--- Data Enclosed Below ---

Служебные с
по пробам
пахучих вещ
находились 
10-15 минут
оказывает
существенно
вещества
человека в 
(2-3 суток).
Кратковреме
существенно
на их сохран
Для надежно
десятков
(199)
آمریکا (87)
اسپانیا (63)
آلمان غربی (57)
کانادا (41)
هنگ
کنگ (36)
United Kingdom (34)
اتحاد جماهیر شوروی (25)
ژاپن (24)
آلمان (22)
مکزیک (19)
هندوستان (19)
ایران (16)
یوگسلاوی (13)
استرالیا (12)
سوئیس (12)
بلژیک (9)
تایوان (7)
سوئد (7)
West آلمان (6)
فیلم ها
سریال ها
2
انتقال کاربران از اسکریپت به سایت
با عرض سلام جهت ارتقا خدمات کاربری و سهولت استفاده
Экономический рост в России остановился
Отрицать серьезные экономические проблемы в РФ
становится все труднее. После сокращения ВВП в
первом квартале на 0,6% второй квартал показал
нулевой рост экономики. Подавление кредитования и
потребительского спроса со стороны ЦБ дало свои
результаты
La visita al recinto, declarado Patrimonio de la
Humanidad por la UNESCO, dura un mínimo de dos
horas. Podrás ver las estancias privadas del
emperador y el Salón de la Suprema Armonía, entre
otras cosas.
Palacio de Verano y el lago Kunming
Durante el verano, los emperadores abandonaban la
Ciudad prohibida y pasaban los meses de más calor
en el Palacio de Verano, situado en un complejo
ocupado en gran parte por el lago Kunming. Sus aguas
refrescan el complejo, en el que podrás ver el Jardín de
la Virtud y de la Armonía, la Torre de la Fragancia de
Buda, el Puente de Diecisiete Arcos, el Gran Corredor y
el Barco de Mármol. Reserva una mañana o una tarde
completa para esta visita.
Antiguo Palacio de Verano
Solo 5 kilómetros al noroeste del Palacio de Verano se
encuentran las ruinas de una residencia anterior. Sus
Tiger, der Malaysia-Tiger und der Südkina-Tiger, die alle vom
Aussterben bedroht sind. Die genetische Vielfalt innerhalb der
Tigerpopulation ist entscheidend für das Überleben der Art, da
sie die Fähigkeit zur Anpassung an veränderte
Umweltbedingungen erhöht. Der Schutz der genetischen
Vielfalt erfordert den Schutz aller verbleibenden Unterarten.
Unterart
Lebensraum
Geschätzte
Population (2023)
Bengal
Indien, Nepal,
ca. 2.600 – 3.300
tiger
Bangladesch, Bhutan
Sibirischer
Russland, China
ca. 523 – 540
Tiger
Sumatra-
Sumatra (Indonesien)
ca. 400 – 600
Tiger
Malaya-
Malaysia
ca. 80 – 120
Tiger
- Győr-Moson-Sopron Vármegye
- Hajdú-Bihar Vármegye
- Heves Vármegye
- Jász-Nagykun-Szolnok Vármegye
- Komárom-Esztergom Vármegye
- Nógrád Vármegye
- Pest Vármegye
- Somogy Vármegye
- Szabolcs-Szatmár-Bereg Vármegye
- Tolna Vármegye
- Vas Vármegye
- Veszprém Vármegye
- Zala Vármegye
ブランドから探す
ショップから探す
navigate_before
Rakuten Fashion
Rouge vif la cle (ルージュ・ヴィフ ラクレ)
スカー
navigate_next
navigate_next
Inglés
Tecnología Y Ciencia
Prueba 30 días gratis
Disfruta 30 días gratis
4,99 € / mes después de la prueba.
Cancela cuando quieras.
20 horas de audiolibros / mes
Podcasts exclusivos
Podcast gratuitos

--- End of Enclosed Data ---

■ **Work required**
Among the records above, only the lines between the line holding "Кратковреме" and the line holding "Экономический рост в России остановился", inclusive, are to be output, exactly as written.

■ **Reply to the exercise**
Кратковреме
существенно
на их сохран
Для надежно
десятков
(199)
آمریکا (87)
اسپانیا (63)
آلمان غربی (57)
کانادا (41)
هنگ
کنگ (36)
United Kingdom (34)
اتحاد جماهیر شوروی (25)
ژاپن (24)
آلمان (22)
مکزیک (19)
هندوستان (19)
ایران (16)
یوگسلاوی (13)
استرالیا (12)
سوئیس (12)
بلژیک (9)
تایوان (7)
سوئد (7)
West آلمان (6)
فیلم ها
سریال ها
2
انتقال کاربران از اسکریپت به سایت
با عرض سلام جهت ارتقا خدمات کاربری و سهولت استفاده
Экономический рост в России остановился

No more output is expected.